Your instructions: Restate the following entries exactly, including every line.
BEGIN
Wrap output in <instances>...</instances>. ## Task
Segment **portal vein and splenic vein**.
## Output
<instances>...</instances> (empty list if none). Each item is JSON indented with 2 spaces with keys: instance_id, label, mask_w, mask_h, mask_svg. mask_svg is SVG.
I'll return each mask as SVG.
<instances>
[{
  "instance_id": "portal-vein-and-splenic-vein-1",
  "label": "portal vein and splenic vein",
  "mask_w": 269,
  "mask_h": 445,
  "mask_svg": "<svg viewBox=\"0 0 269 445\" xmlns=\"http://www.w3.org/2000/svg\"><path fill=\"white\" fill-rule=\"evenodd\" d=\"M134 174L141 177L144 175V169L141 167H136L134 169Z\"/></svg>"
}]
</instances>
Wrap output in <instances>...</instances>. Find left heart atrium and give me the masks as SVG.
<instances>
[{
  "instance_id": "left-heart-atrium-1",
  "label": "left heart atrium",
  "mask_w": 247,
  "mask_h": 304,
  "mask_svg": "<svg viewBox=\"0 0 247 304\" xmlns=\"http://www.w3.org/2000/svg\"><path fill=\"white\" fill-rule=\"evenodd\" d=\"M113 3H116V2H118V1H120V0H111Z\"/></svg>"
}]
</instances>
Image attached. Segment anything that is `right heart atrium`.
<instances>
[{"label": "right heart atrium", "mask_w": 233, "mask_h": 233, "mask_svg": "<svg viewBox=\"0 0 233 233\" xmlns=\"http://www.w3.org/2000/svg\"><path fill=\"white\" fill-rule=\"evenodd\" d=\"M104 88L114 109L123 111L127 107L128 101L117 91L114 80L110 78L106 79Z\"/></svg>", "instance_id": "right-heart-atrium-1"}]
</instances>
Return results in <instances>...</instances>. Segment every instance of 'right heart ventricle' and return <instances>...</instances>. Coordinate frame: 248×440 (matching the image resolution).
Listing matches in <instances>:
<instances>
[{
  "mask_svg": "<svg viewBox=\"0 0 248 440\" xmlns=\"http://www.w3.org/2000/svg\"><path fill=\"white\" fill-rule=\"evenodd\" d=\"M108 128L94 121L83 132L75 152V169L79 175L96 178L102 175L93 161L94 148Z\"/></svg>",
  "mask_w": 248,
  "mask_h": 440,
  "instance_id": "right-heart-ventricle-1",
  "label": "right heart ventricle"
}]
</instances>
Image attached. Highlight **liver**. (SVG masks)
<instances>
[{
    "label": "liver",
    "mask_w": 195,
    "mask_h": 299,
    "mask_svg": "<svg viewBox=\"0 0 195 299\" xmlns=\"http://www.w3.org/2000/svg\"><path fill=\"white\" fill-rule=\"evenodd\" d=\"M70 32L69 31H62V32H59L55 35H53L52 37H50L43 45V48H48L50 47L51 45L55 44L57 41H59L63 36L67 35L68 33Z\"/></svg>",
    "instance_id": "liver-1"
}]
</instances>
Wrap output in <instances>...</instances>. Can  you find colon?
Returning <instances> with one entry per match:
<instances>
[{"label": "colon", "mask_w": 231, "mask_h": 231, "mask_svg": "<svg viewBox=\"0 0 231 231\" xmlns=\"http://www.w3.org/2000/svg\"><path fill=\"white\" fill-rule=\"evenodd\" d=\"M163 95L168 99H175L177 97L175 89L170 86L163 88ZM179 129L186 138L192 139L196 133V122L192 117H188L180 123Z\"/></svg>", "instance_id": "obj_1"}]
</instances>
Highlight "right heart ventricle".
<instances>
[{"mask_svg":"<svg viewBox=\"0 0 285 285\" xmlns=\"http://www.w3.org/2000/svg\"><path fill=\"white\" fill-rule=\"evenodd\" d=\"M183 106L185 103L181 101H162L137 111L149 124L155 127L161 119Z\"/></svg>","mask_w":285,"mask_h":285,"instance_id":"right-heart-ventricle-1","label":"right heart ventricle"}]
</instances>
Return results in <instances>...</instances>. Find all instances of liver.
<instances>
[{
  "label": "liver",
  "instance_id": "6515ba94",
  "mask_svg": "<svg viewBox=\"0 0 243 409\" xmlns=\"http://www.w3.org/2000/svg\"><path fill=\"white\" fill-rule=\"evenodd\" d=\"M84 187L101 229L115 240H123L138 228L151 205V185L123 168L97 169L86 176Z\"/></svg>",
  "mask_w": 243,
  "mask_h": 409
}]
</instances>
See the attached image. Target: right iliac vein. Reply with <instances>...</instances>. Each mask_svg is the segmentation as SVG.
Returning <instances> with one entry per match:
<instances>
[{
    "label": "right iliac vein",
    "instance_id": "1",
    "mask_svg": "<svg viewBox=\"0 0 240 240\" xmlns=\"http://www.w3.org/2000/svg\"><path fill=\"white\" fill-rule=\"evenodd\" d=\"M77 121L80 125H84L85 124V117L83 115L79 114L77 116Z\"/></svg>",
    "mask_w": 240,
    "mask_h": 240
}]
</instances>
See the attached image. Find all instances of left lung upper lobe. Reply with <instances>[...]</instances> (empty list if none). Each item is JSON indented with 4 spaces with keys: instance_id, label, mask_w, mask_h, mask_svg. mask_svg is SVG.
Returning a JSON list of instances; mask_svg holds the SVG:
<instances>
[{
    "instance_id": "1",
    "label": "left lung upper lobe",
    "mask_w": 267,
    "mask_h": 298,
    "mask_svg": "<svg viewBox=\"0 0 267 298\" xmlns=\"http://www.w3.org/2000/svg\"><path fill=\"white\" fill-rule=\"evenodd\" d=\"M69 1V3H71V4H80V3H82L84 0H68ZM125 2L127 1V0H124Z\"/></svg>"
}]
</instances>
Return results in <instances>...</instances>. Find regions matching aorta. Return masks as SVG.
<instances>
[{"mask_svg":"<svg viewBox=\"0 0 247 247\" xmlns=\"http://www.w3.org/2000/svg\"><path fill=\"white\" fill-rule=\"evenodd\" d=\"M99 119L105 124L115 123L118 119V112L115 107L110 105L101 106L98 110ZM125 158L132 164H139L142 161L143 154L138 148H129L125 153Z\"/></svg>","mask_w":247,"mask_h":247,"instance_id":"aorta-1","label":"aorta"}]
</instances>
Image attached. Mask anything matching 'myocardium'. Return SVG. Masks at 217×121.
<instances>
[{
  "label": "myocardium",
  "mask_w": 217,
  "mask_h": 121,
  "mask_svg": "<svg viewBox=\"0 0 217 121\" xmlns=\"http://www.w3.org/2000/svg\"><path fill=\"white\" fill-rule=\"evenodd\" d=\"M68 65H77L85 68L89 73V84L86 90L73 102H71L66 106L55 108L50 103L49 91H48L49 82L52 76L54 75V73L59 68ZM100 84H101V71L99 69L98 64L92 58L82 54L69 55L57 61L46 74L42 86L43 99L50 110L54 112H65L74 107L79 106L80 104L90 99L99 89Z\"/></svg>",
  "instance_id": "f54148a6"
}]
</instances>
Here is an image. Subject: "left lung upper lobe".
END
Solution to this problem:
Wrap output in <instances>...</instances>. ## Task
Segment **portal vein and splenic vein**.
## Output
<instances>...</instances> (empty list if none). Each item is JSON indented with 2 spaces with keys: instance_id, label, mask_w, mask_h, mask_svg. mask_svg is SVG.
I'll return each mask as SVG.
<instances>
[{
  "instance_id": "portal-vein-and-splenic-vein-1",
  "label": "portal vein and splenic vein",
  "mask_w": 269,
  "mask_h": 445,
  "mask_svg": "<svg viewBox=\"0 0 269 445\" xmlns=\"http://www.w3.org/2000/svg\"><path fill=\"white\" fill-rule=\"evenodd\" d=\"M134 174L141 177L144 175V169L141 167H136L134 169Z\"/></svg>"
}]
</instances>
Wrap output in <instances>...</instances>. Find left heart atrium and give me the masks as SVG.
<instances>
[{
  "instance_id": "left-heart-atrium-1",
  "label": "left heart atrium",
  "mask_w": 247,
  "mask_h": 304,
  "mask_svg": "<svg viewBox=\"0 0 247 304\" xmlns=\"http://www.w3.org/2000/svg\"><path fill=\"white\" fill-rule=\"evenodd\" d=\"M113 3H116V2H118V1H120V0H111Z\"/></svg>"
}]
</instances>
Image attached. Segment anything that is `right heart atrium`.
<instances>
[{"label": "right heart atrium", "mask_w": 233, "mask_h": 233, "mask_svg": "<svg viewBox=\"0 0 233 233\" xmlns=\"http://www.w3.org/2000/svg\"><path fill=\"white\" fill-rule=\"evenodd\" d=\"M104 88L114 109L123 111L127 107L128 101L117 91L114 80L110 78L106 79Z\"/></svg>", "instance_id": "right-heart-atrium-1"}]
</instances>
Return results in <instances>...</instances>. Segment every instance of 'right heart ventricle' and return <instances>...</instances>. Coordinate frame: 248×440 (matching the image resolution).
Listing matches in <instances>:
<instances>
[{
  "mask_svg": "<svg viewBox=\"0 0 248 440\" xmlns=\"http://www.w3.org/2000/svg\"><path fill=\"white\" fill-rule=\"evenodd\" d=\"M108 128L94 121L83 132L75 152V169L79 175L96 178L102 175L93 161L94 148Z\"/></svg>",
  "mask_w": 248,
  "mask_h": 440,
  "instance_id": "right-heart-ventricle-1",
  "label": "right heart ventricle"
}]
</instances>
Image attached. Highlight **liver**. (SVG masks)
<instances>
[{
    "label": "liver",
    "mask_w": 195,
    "mask_h": 299,
    "mask_svg": "<svg viewBox=\"0 0 195 299\" xmlns=\"http://www.w3.org/2000/svg\"><path fill=\"white\" fill-rule=\"evenodd\" d=\"M70 32L69 31H62V32H59L55 35H53L52 37H50L43 45V48H48L50 47L51 45L55 44L57 41H59L63 36L67 35L68 33Z\"/></svg>",
    "instance_id": "liver-1"
}]
</instances>
Wrap output in <instances>...</instances>. Can  you find colon?
Returning <instances> with one entry per match:
<instances>
[{"label": "colon", "mask_w": 231, "mask_h": 231, "mask_svg": "<svg viewBox=\"0 0 231 231\" xmlns=\"http://www.w3.org/2000/svg\"><path fill=\"white\" fill-rule=\"evenodd\" d=\"M163 95L168 99H175L177 97L175 89L170 86L163 88ZM179 129L186 138L192 139L196 133V122L192 117H188L180 123Z\"/></svg>", "instance_id": "obj_1"}]
</instances>
Highlight "right heart ventricle".
<instances>
[{"mask_svg":"<svg viewBox=\"0 0 285 285\" xmlns=\"http://www.w3.org/2000/svg\"><path fill=\"white\" fill-rule=\"evenodd\" d=\"M183 106L185 103L181 101H162L137 111L149 124L155 127L161 119Z\"/></svg>","mask_w":285,"mask_h":285,"instance_id":"right-heart-ventricle-1","label":"right heart ventricle"}]
</instances>
Return results in <instances>...</instances>. Find all instances of liver.
<instances>
[{
  "label": "liver",
  "instance_id": "6515ba94",
  "mask_svg": "<svg viewBox=\"0 0 243 409\" xmlns=\"http://www.w3.org/2000/svg\"><path fill=\"white\" fill-rule=\"evenodd\" d=\"M84 187L101 229L115 240H123L138 228L151 205V185L123 168L97 169L86 176Z\"/></svg>",
  "mask_w": 243,
  "mask_h": 409
}]
</instances>
See the attached image. Target: right iliac vein. Reply with <instances>...</instances>. Each mask_svg is the segmentation as SVG.
Returning <instances> with one entry per match:
<instances>
[{
    "label": "right iliac vein",
    "instance_id": "1",
    "mask_svg": "<svg viewBox=\"0 0 240 240\" xmlns=\"http://www.w3.org/2000/svg\"><path fill=\"white\" fill-rule=\"evenodd\" d=\"M77 121L80 125H84L85 124V117L83 115L79 114L77 116Z\"/></svg>",
    "mask_w": 240,
    "mask_h": 240
}]
</instances>
See the attached image. Find all instances of left lung upper lobe. Reply with <instances>[...]</instances> (empty list if none). Each item is JSON indented with 4 spaces with keys: instance_id, label, mask_w, mask_h, mask_svg. mask_svg is SVG.
Returning a JSON list of instances; mask_svg holds the SVG:
<instances>
[{
    "instance_id": "1",
    "label": "left lung upper lobe",
    "mask_w": 267,
    "mask_h": 298,
    "mask_svg": "<svg viewBox=\"0 0 267 298\" xmlns=\"http://www.w3.org/2000/svg\"><path fill=\"white\" fill-rule=\"evenodd\" d=\"M69 1V3H71V4H80V3H82L84 0H68ZM125 2L127 1V0H124Z\"/></svg>"
}]
</instances>
Return results in <instances>...</instances>. Find regions matching aorta. Return masks as SVG.
<instances>
[{"mask_svg":"<svg viewBox=\"0 0 247 247\" xmlns=\"http://www.w3.org/2000/svg\"><path fill=\"white\" fill-rule=\"evenodd\" d=\"M99 119L105 124L115 123L118 119V112L115 107L110 105L101 106L98 110ZM125 158L132 164H139L142 161L143 154L138 148H129L125 153Z\"/></svg>","mask_w":247,"mask_h":247,"instance_id":"aorta-1","label":"aorta"}]
</instances>
Image attached. Mask anything matching 'myocardium'. Return SVG. Masks at 217×121.
<instances>
[{
  "label": "myocardium",
  "mask_w": 217,
  "mask_h": 121,
  "mask_svg": "<svg viewBox=\"0 0 217 121\" xmlns=\"http://www.w3.org/2000/svg\"><path fill=\"white\" fill-rule=\"evenodd\" d=\"M68 65H77L85 68L89 73V84L86 90L73 102H71L66 106L55 108L50 103L49 91H48L49 82L52 76L54 75V73L59 68ZM100 84H101V71L99 69L98 64L92 58L82 54L69 55L57 61L46 74L42 86L43 99L50 110L54 112H65L74 107L79 106L80 104L90 99L99 89Z\"/></svg>",
  "instance_id": "f54148a6"
}]
</instances>
Here is an image. Subject: "left lung upper lobe".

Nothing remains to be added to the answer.